[Collection entries]
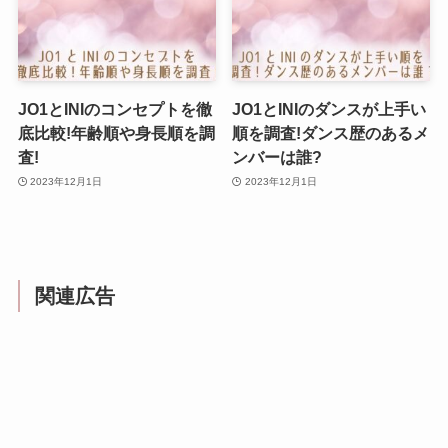
JO1とINIのコンセプトを徹
JO1とINIのダンスが上手い
底比較!年齢順や身長順を調
順を調査!ダンス歴のあるメ
査!
ンバーは誰?
2023年12月1日
2023年12月1日
関連広告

:: Instructions for the task ::
Each record must be set down again without alteration, and no picture may be carried over.

:: Exercise response ::
JO1とINIのコンセプトを徹
JO1とINIのダンスが上手い
底比較!年齢順や身長順を調
順を調査!ダンス歴のあるメ
査!
ンバーは誰?
2023年12月1日
2023年12月1日
関連広告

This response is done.